Spin rate is estimated, not measured. The Mevo calculates spin from the 3D ball flight path rather than measuring it directly from ball markings. This means indoor spin data (with limited ball flight) is unreliable, and even outdoor spin can vary 15-25% from what a GCQuad would show. If spin accuracy matters to you, buy a camera-based unit like the Square Golf Omni or the Foresight GC3.

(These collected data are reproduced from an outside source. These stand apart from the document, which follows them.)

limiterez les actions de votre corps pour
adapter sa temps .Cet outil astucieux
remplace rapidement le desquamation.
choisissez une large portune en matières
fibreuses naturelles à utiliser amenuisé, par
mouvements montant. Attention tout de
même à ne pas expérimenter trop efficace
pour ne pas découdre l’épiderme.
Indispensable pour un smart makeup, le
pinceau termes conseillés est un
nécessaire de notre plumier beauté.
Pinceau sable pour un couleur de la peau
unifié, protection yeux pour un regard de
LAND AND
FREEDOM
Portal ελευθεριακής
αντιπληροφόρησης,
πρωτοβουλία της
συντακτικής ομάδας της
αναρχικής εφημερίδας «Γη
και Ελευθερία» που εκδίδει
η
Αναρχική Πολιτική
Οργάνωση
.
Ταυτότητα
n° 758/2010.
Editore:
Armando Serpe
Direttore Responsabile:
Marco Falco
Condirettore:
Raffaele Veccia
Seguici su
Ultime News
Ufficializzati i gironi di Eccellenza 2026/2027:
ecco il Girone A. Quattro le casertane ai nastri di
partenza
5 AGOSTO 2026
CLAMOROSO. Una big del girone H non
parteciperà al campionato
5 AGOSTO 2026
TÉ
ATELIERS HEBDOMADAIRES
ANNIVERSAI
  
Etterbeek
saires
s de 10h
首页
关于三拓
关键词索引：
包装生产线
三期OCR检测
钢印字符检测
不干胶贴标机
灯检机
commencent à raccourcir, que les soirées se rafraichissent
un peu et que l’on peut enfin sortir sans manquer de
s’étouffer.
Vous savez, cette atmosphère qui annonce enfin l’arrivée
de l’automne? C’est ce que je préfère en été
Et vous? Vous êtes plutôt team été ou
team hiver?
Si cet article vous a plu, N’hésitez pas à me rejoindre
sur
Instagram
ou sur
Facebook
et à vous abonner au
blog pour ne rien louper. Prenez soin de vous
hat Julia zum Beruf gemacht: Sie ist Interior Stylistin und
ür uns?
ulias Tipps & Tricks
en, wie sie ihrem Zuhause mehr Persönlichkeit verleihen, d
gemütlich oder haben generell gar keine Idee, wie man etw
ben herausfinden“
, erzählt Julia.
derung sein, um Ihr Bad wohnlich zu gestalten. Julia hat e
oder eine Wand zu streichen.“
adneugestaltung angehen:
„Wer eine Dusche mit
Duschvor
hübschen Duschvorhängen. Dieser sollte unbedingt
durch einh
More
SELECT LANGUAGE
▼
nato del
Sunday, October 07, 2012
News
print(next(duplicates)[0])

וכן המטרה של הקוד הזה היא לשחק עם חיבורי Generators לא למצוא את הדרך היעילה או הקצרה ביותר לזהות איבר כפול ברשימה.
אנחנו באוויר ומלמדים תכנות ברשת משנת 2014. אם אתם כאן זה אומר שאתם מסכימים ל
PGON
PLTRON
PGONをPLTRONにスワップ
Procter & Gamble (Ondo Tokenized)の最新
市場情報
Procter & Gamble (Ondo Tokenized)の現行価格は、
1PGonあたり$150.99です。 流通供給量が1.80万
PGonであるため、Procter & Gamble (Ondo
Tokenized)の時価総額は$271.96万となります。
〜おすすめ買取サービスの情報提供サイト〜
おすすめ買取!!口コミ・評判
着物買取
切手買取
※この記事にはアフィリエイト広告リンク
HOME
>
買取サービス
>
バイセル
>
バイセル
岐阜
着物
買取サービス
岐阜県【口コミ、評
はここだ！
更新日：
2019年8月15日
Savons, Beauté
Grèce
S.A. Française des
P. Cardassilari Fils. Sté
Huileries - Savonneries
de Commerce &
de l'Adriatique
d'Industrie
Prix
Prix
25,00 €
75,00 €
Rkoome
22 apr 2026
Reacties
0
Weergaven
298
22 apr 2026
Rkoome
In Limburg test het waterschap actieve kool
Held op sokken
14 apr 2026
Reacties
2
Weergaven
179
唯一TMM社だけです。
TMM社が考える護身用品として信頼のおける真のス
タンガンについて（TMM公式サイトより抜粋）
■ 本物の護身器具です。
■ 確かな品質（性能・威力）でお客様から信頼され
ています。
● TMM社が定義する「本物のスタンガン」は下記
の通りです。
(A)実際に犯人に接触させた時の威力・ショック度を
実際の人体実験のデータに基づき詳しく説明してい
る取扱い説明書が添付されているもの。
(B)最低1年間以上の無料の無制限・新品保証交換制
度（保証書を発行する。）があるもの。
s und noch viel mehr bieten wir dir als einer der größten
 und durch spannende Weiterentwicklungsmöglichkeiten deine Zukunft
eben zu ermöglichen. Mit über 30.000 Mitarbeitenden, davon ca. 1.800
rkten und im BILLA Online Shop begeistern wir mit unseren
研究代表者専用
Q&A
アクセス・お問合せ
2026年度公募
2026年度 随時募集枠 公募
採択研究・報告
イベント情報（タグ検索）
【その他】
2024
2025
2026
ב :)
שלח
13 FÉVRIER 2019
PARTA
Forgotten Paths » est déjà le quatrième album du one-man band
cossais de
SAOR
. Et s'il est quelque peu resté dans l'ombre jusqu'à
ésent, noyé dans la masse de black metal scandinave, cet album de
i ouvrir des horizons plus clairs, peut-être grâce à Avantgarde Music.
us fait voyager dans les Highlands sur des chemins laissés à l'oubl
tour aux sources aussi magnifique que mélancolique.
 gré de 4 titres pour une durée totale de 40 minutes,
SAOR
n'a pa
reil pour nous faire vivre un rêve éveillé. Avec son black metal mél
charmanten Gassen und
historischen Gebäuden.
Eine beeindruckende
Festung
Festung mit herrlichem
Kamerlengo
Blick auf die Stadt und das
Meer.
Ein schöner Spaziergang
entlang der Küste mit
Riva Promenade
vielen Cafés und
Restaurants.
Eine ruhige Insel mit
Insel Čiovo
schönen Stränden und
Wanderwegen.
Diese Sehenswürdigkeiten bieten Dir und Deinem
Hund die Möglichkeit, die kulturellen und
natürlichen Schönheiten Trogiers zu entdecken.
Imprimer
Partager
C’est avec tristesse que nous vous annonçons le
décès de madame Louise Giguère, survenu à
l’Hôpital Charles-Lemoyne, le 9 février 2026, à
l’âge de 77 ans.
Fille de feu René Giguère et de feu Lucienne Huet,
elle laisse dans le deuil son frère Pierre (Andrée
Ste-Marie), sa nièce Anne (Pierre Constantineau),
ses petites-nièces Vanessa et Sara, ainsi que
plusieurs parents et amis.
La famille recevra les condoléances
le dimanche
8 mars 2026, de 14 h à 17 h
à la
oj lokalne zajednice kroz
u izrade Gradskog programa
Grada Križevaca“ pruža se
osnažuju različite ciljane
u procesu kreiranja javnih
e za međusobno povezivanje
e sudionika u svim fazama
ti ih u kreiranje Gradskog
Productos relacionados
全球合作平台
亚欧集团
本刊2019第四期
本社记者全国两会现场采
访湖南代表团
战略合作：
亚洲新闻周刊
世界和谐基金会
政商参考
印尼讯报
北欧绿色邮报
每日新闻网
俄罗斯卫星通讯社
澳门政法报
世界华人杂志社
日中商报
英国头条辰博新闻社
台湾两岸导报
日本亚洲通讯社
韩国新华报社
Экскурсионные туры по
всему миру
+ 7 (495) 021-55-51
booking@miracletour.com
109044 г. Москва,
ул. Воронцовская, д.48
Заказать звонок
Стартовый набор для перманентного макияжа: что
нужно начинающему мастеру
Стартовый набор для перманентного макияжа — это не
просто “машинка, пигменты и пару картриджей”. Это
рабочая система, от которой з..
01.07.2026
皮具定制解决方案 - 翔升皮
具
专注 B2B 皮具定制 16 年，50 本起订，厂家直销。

No simulation. I keep coming back to this because it’s the defining limitation. The original Mevo was released in 2018, before the home sim boom. It was designed as a range practice tool. In 2026, a $475 device that can’t play GSPro feels incomplete. The R10 at the same price point does everything the Mevo does plus connects to GSPro, E6, and Awesome Golf. That’s a hard argument to overcome.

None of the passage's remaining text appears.